10. The polynucleotide of claim 9, wherein the promoter sequence encoding the base sequence of the guide RNA is a U6 promoter.

11. The polynucleotide according to any one of claims 8 to 10 wherein the promoter sequence encoding the base sequence of the fusion protein of nuclease-deficient CRISPR effector protein and transcription repressor is a broad-spectrum promoter or a neuronal specific promoter.

12. The polynucleotide of claim 11, wherein the broad promoter is selected from the group consisting of EFS promoter, CMV promoter, and CAG promoter.

13. A vector comprising the polynucleotide of any one of claims 1 to 12.

14. The vector of claim 13, wherein the vector is a plasmid vector or a viral vector.

15. The vector of claim 14, wherein the viral vector is selected from the group consisting of an adeno-associated virus (AAV) vector, an adenovirus vector, and a lentiviral vector.

16. The vector of claim 15, wherein the AAV vector is selected from AAV1, AAV2, AAV6, AAV7, AAV8, AAV9, anc80, AAV ₅₈₇ MTP、AAV ₅₈₈ MTP, AAV-B1, AAVM41, and AAVrh74.

17. The vector of claim 16, wherein the AAV vector is AAV9.

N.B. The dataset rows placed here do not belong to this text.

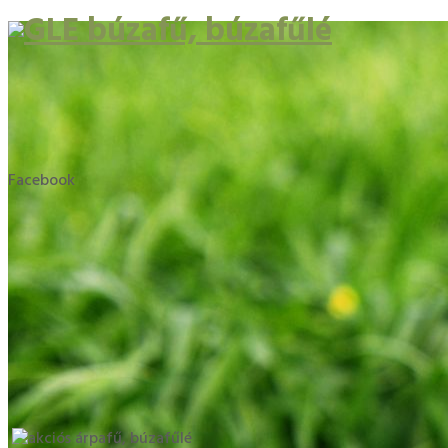
Facebook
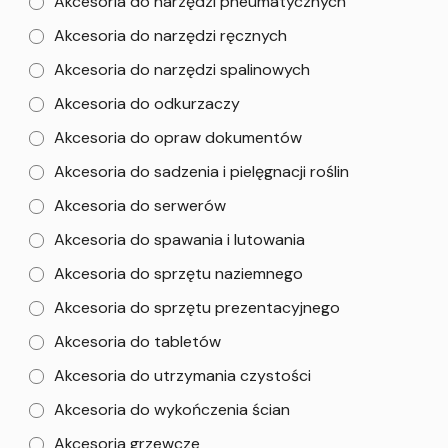
Akcesoria do narzędzi pneumatycznych
Akcesoria do narzędzi ręcznych
Akcesoria do narzędzi spalinowych
Akcesoria do odkurzaczy
Akcesoria do opraw dokumentów
Akcesoria do sadzenia i pielęgnacji roślin
Akcesoria do serwerów
Akcesoria do spawania i lutowania
Akcesoria do sprzętu naziemnego
Akcesoria do sprzętu prezentacyjnego
Akcesoria do tabletów
Akcesoria do utrzymania czystości
Akcesoria do wykończenia ścian
Akcesoria grzewcze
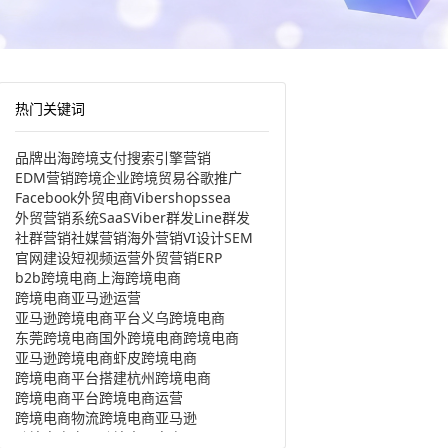
热门关键词
品牌出海
跨境支付
搜索引擎营销
EDM营销
跨境企业
跨境贸易
谷歌推广
Facebook
外贸电商
Viber
shopssea
外贸营销系统
SaaS
Viber群发
Line群发
社群营销
社媒营销
海外营销
VI设计
SEM
官网建设
短视频运营
外贸营销
ERP
b2b跨境电商
上海跨境电商
跨境电商亚马逊运营
亚马逊跨境电商平台
义乌跨境电商
东莞跨境电商
国外跨境电商
跨境电商
亚马逊跨境电商
虾皮跨境电商
跨境电商平台搭建
杭州跨境电商
跨境电商平台
跨境电商运营
跨境电商物流
跨境电商亚马逊
跨境电商产品
跨境出口电商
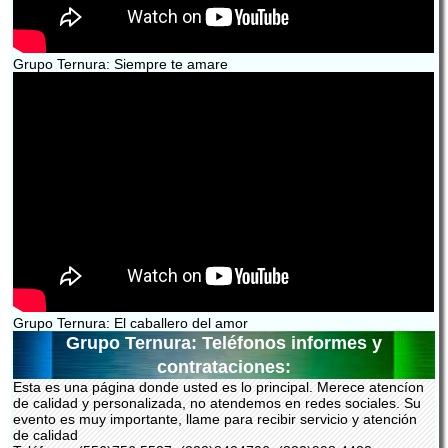
Grupo Ternura: Siempre te amare
Grupo Ternura: El caballero del amor
Grupo Ternura: Teléfonos informes y
contrataciones:
Esta es una página donde usted es lo principal. Merece atencíon
de calidad y personalizada, no atendemos en redes sociales. Su
evento es muy importante, llame para recibir servicio y atención
de calidad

18. A pharmaceutical composition comprising a polynucleotide according to any one of claims 1 to 12 or a vector according to any one of claims 13 to 17.

19. The pharmaceutical composition according to claim 18 for use in the treatment or prevention of FSHD.

20. A method of treating or preventing FSHD comprising administering to a subject in need thereof the polynucleotide of any one of claims 1 to 12 or the vector of any one of claims 13 to 17.